### What needs to be done
Give back the records below exactly, omitting the pictures.

### The records
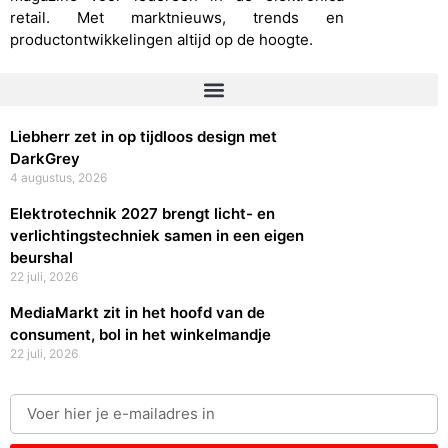
retail. Met marktnieuws, trends en
productontwikkelingen altijd op de hoogte.
Liebherr zet in op tijdloos design met
DarkGrey
4 augustus, 2026
Elektrotechnik 2027 brengt licht- en
verlichtingstechniek samen in een eigen
beurshal
22 juli, 2026
MediaMarkt zit in het hoofd van de
consument, bol in het winkelmandje
22 juli, 2026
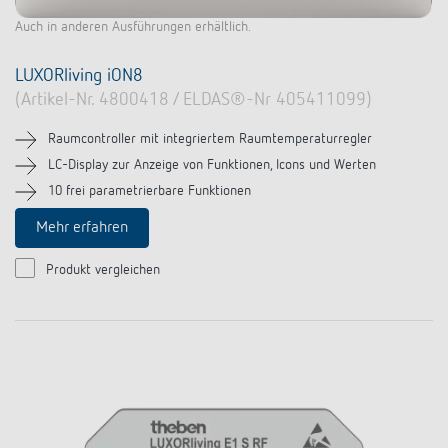
Auch in anderen Ausführungen erhältlich.
LUXORliving iON8
(Artikel-Nr. 4800418 / ELDAS®-Nr 405411099)
Raumcontroller mit integriertem Raumtemperaturregler
LC-Display zur Anzeige von Funktionen, Icons und Werten
10 frei parametrierbare Funktionen
Mehr erfahren
Produkt vergleichen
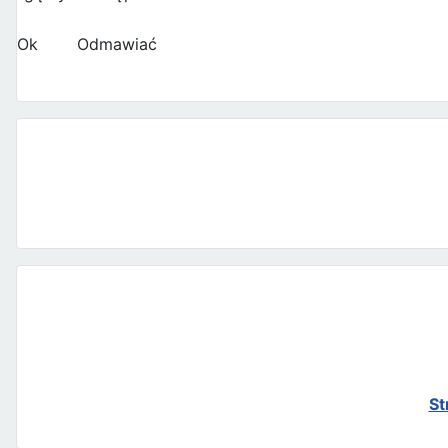
Ok
Odmawiać
St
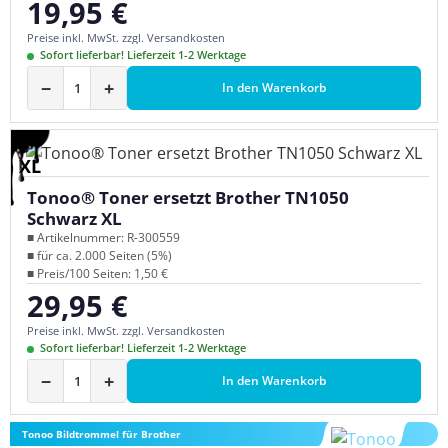
19,95 €
Regulärer Preis:
Preise inkl. MwSt. zzgl. Versandkosten
Sofort lieferbar! Lieferzeit 1-2 Werktage
−
+
In den Warenkorb
XL
Tonoo® Toner ersetzt Brother TN1050
Schwarz XL
■ Artikelnummer: R-300559
■ für ca. 2.000 Seiten (5%)
■ Preis/100 Seiten: 1,50 €
29,95 €
Regulärer Preis:
Preise inkl. MwSt. zzgl. Versandkosten
Sofort lieferbar! Lieferzeit 1-2 Werktage
−
+
In den Warenkorb
Tonoo Bildtrommel für Brother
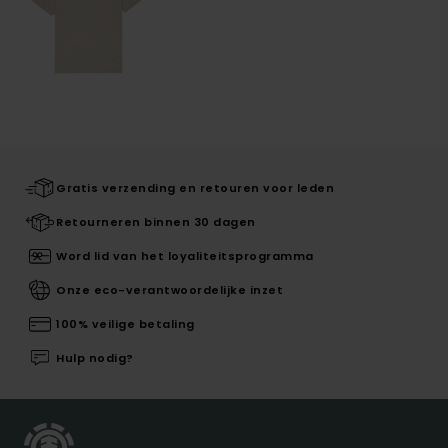
Gratis verzending en retouren voor leden
Retourneren binnen 30 dagen
Word lid van het loyaliteitsprogramma
Onze eco-verantwoordelijke inzet
100% veilige betaling
Hulp nodig?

### Final answer
retail. Met marktnieuws, trends en
productontwikkelingen altijd op de hoogte.
Liebherr zet in op tijdloos design met
DarkGrey
4 augustus, 2026
Elektrotechnik 2027 brengt licht- en
verlichtingstechniek samen in een eigen
beurshal
22 juli, 2026
MediaMarkt zit in het hoofd van de
consument, bol in het winkelmandje
22 juli, 2026
Auch in anderen Ausführungen erhältlich.
LUXORliving iON8
(Artikel-Nr. 4800418 / ELDAS®-Nr 405411099)
Raumcontroller mit integriertem Raumtemperaturregler
LC-Display zur Anzeige von Funktionen, Icons und Werten
10 frei parametrierbare Funktionen
Mehr erfahren
Produkt vergleichen
Ok
Odmawiać
St
19,95 €
Regulärer Preis:
Preise inkl. MwSt. zzgl. Versandkosten
Sofort lieferbar! Lieferzeit 1-2 Werktage
−
+
In den Warenkorb
XL
Tonoo® Toner ersetzt Brother TN1050
Schwarz XL
■ Artikelnummer: R-300559
■ für ca. 2.000 Seiten (5%)
■ Preis/100 Seiten: 1,50 €
29,95 €
Regulärer Preis:
Preise inkl. MwSt. zzgl. Versandkosten
Sofort lieferbar! Lieferzeit 1-2 Werktage
−
+
In den Warenkorb
Tonoo Bildtrommel für Brother
Gratis verzending en retouren voor leden
Retourneren binnen 30 dagen
Word lid van het loyaliteitsprogramma
Onze eco-verantwoordelijke inzet
100% veilige betaling
Hulp nodig?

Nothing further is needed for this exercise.